Let’s pause for a moment in our modern conundrum of worrying about whether or not the Golden State Warriors will be able to threepeat this season. Step back for a moment and appreciate the historical greatness that Stephen Curry and Klay Thompson have achieved in their short time together. We are right in the thick of it now, but no doubt the Splash Brothers will be talked about for a long, long time
They are going to be well-covered by basketball historians, but we are entering that weird phase of their career where they are getting honored as greats while still actively playing in the league. Most of these accolades have been coming for a long time - remember when coach Mark Jackson caught flak for calling them the best shooting backcourt of all time?
Anyways, keep your eye on NBATV for replays, because this special was... special.

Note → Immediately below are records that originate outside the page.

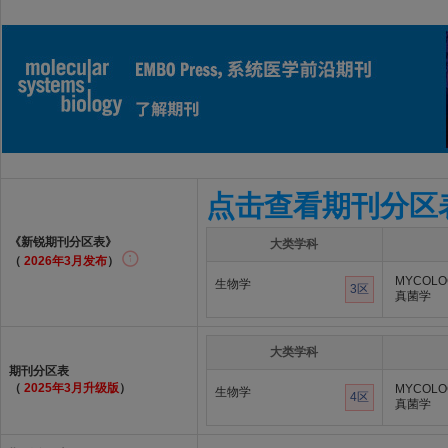
点击查看期刊分区
《新锐期刊分区表》
大类学科
（
2026年3月发布
）
MYCOLO
生物学
3区
真菌学
大类学科
期刊分区表
（
2025年3月升级版
）
MYCOLO
生物学
4区
真菌学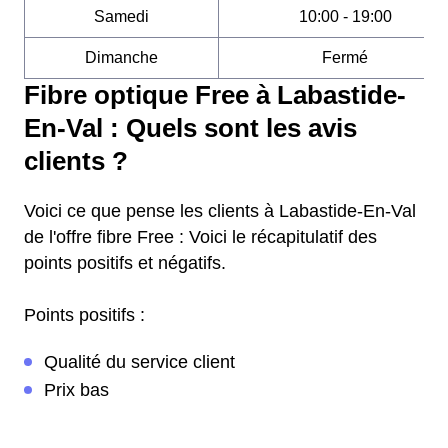
Samedi
10:00 - 19:00
Dimanche
Fermé
Fibre optique Free à Labastide-
En-Val : Quels sont les avis
clients ?
Voici ce que pense les clients à Labastide-En-Val
de l'offre fibre Free : Voici le récapitulatif des
points positifs et négatifs.
Points positifs :
Qualité du service client
Prix bas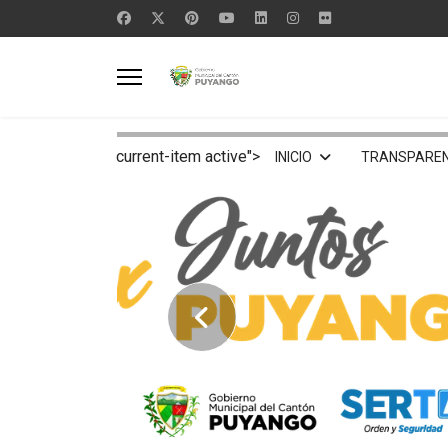
current-item active">
INICIO
TRANSPAREN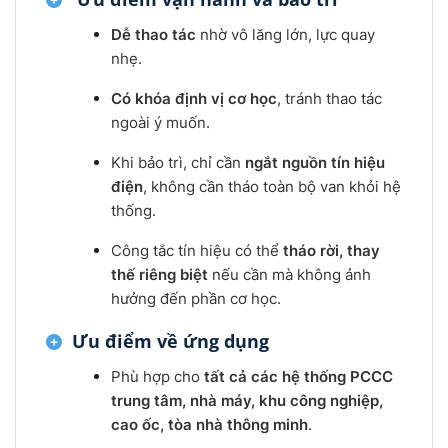
Dễ thao tác
nhờ vô lăng lớn, lực quay
nhẹ.
Có khóa định vị cơ học
, tránh thao tác
ngoài ý muốn.
Khi bảo trì, chỉ cần
ngắt nguồn tín hiệu
điện
, không cần tháo toàn bộ van khỏi hệ
thống.
Công tắc tín hiệu có thể
tháo rời, thay
thế riêng biệt
nếu cần mà không ảnh
hưởng đến phần cơ học.
Ưu điểm về ứng dụng
Phù hợp cho
tất cả các hệ thống PCCC
trung tâm, nhà máy, khu công nghiệp,
cao ốc, tòa nhà thông minh
.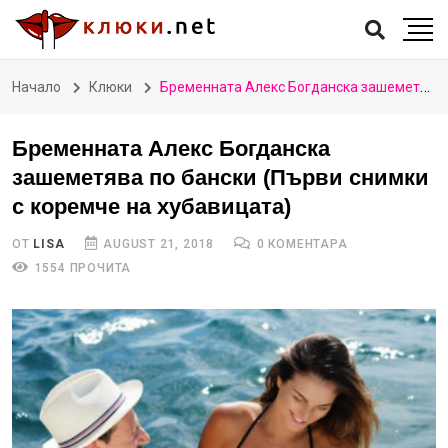
Начало
Клюки
Бременната Алекс Богданска зашеметява по бански (Първи снимки с коремче на хубавицата)
Бременната Алекс Богданска
зашеметява по бански (Първи снимки
с коремче на хубавицата)
ОТ
LISA
AUGUST 21, 2018
0 КОМЕНТАРА
1554 ПРОЧИТА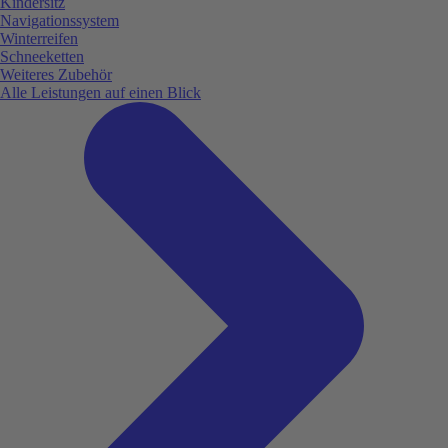
Kindersitz
Navigationssystem
Winterreifen
Schneeketten
Weiteres Zubehör
Alle Leistungen auf einen Blick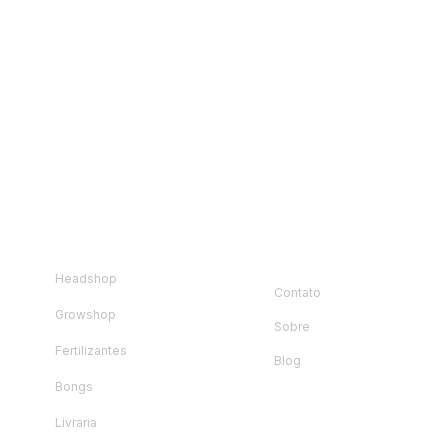
Visualização rápida
loja
Instituciona
l
Headshop
Contato
Growshop
Sobre
Fertilizantes
Blog
Bongs
Livraria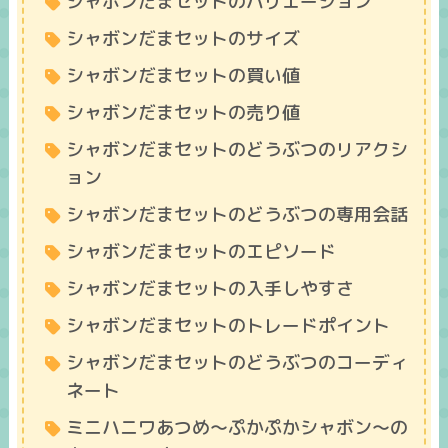
シャボンだまセットのバリエーション
シャボンだまセットのサイズ
シャボンだまセットの買い値
シャボンだまセットの売り値
シャボンだまセットのどうぶつのリアクシ
ョン
シャボンだまセットのどうぶつの専用会話
シャボンだまセットのエピソード
シャボンだまセットの入手しやすさ
シャボンだまセットのトレードポイント
シャボンだまセットのどうぶつのコーディ
ネート
ミニハニワあつめ～ぷかぷかシャボン～の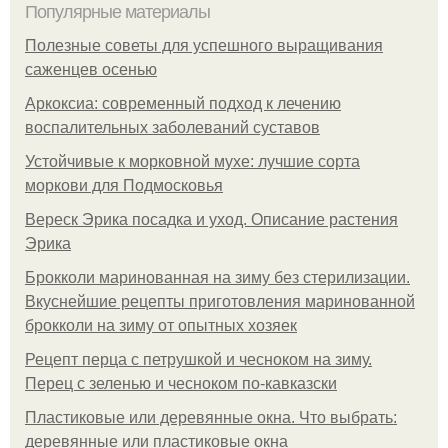
Популярные материалы
Полезные советы для успешного выращивания
саженцев осенью
Аркоксиа: современный подход к лечению
воспалительных заболеваний суставов
Устойчивые к морковной мухе: лучшие сорта
моркови для Подмосковья
Вереск Эрика посадка и уход. Описание растения
Эрика
Брокколи маринованная на зиму без стерилизации.
Вкуснейшие рецепты приготовления маринованной
брокколи на зиму от опытных хозяек
Рецепт перца с петрушкой и чесноком на зиму.
Перец с зеленью и чесноком по-кавказски
Пластиковые или деревянные окна. Что выбрать:
деревянные или пластиковые окна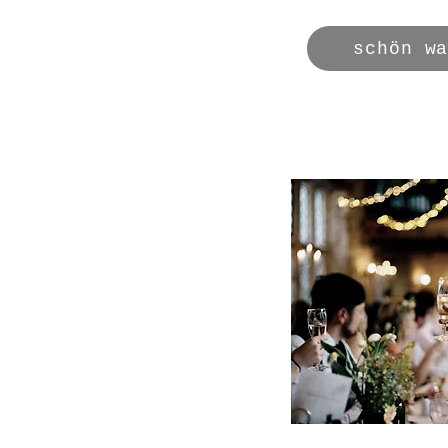
schön w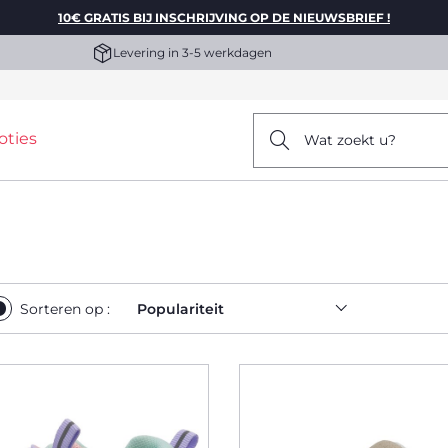
10€ GRATIS BIJ INSCHRIJVING OP DE NIEUWSBRIEF !
Levering in 3-5 werkdagen
oties
Wat zoekt u?
Sorteren op :
Populariteit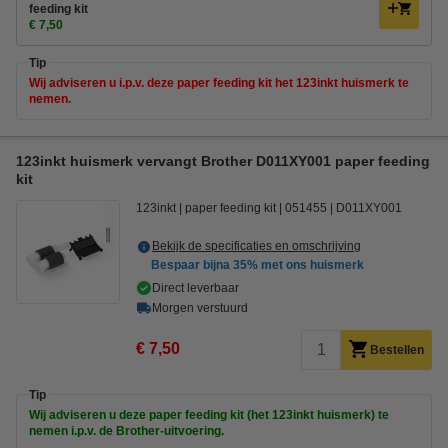
feeding kit
€ 7,50
Tip
Wij adviseren u i.p.v. deze paper feeding kit het 123inkt huismerk te
nemen.
123inkt huismerk vervangt Brother D011XY001 paper feeding
kit
123inkt
paper feeding kit
051455
D011XY001
Bekijk de specificaties en omschrijving
Bespaar bijna
35%
met ons huismerk
Direct leverbaar
Morgen verstuurd
€ 7,50
Bestellen
Tip
Wij adviseren u deze paper feeding kit (het 123inkt huismerk) te
nemen i.p.v. de Brother-uitvoering.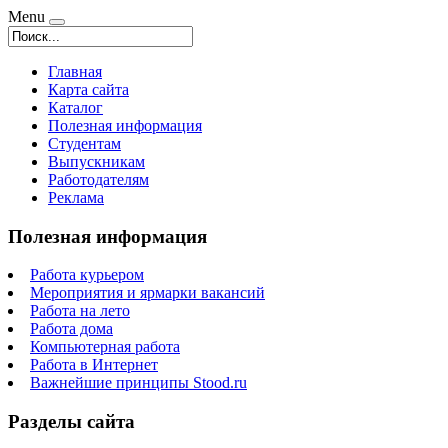
Menu
Главная
Карта сайта
Каталог
Полезная информация
Студентам
Выпускникам
Работодателям
Реклама
Полезная информация
Работа курьером
Мероприятия и ярмарки вакансий
Работа на лето
Работа дома
Компьютерная работа
Работа в Интернет
Важнейшие принципы Stood.ru
Разделы сайта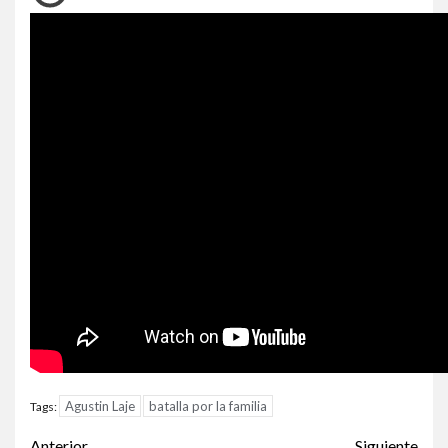
Agustin Laje
batalla por la familia
Tags:
Anterior
Siguiente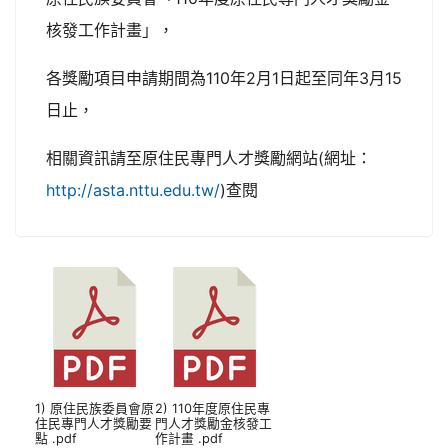
核發工作計畫」，
各獎勵項目申請期間為110年2月1日起至同年3月15
日止，
相關資訊請至原住民專門人才獎勵網站(網址：
http://asta.nttu.edu.tw/
)查閱
1) 原住民族委員會原
2) 110年度原住民專
住民專門人才獎勵要
門人才獎勵金核發工
點 .pdf
作計畫 .pdf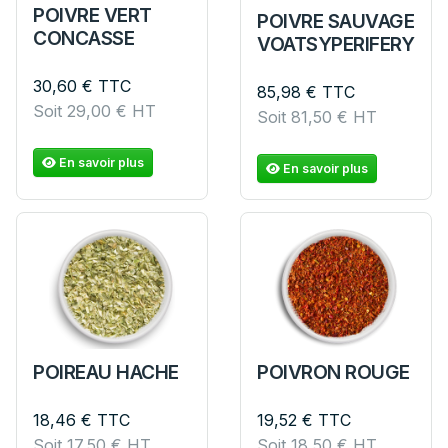
POIVRE VERT
POIVRE SAUVAGE
CONCASSE
VOATSYPERIFERY
30,60
€
TTC
85,98
€
TTC
Soit
29,00
€
HT
Soit
81,50
€
HT
En savoir plus
En savoir plus
POIREAU HACHE
POIVRON ROUGE
18,46
€
TTC
19,52
€
TTC
Soit
17,50
€
HT
Soit
18,50
€
HT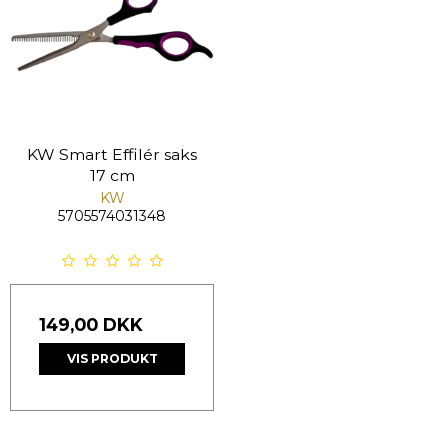
KW Smart Effilér saks
17 cm
KW
5705574031348
149,00 DKK
VIS PRODUKT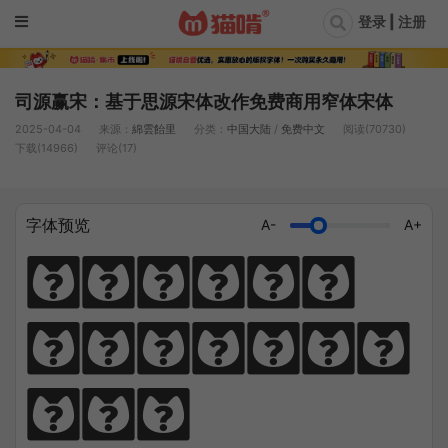
登录 | 注册
司源赢宋：基于思源宋体改作免费商用窄体宋体
2025-04-04
来源：
綿雲飴里
分类：
中国大陆
/
免费中文
阅读(70730)
下载(14966)
评论(17)
字体预览
A-
A+
猫笔千锤岁月
长，啃文万遍见
真功。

You won't want to miss this.— NBA TV (@NBATV) December 27, 2018
The Splash Bros. and Bad Boys sit down for a wide-ranging conversation - NEXT on NBA TV! pic.twitter.com/rFBEbTwSxM
Physicality and the modern NBA
One of the most prevalent knocks against Stephen Curry is that he would be physically bodied out of the old school NBA. I’m dubious that it would do all that much to slow him down, but you can tell Curry is aware of the chatter.
“Sometimes, I kinda want to go back and get thrown into that situation, see how I do,” Curry said. But Isaiah Thomas rightly took the conversation to it’s natural conclusion: “some of the bigs back then - Hall of Famers - wouldn’t be able to play today.”
The conversation went deeper too. Now, I hesitate to admit that I didn’t remember it like this, but apparently the Bad Boy Pistons were often criticised for playing like the Warriors - aka “a jump shooting team.” Without a traditional post player on offense (remember that Laimbeer was shooting threes before it was cool for big men to shoot them), the Pistons ran a lot of screens and pin-downs.
I look at the league now, and a lot of the small ball. That’s how we played. We were actually criticized a lot for playing the way you guys play.
As a kid, I missed a lot of that, but I sure did love watching the Pistons carve up the paint. My biggest takeaway from this segment was that the eras may not actually be as different as we’d all like to think. Or at least, the change has been more of a spectrum shift, rather than a wholesale flip of the league.
And the coolest part about this special was the shared connection that these four players, a generation apart, shared.
“It’s the ultimate respect when you’re doing something great and it’s different, and people are uncomfortable with it. ...For us, it was a jump-shooting team can’t win a championship.”
Ha! Suck it, Barkley!
The LeBron versus Jordan discussion
One of the cooler segments started with Isaiah Thomas talking about sitting on the phone with Joe Dumars for hours watching Jordan play another team. They’d laud his game while trying to scout him, but specifically drew the parallel with LeBron - these players are not “larger than life” per se, but the daunting combination of speed, skill, and size are impressive; even to other top tier players.
Klay said that LeBron is weird to play against because he’s “never seen a guy that big who moves so fast.” One of the funnier quips was a story Thompson told about running a fastbreak with LeBron trailing him - apparently Andre Iguodala was yelling “he’s comin’ you better dunk it!!”
Interestingly, Dumars gave a side nod to advanced stats in this same conversation. Talking about the parallels with his defense of Jordan and Thompson trying to slow down LeBron, Dumars said that it wasn’t really the point totals that he was worried about, but rather the scoring efficiency. It was kind of an aside in a broader conversation, but as someone who tries to keep up with the advanced stats, I thought it was pretty cool to see an old school guard like Joe Dumars talking about the importance of looking beyond the box score.
You really should watch this special if you get a chance, it will be an hour well spent.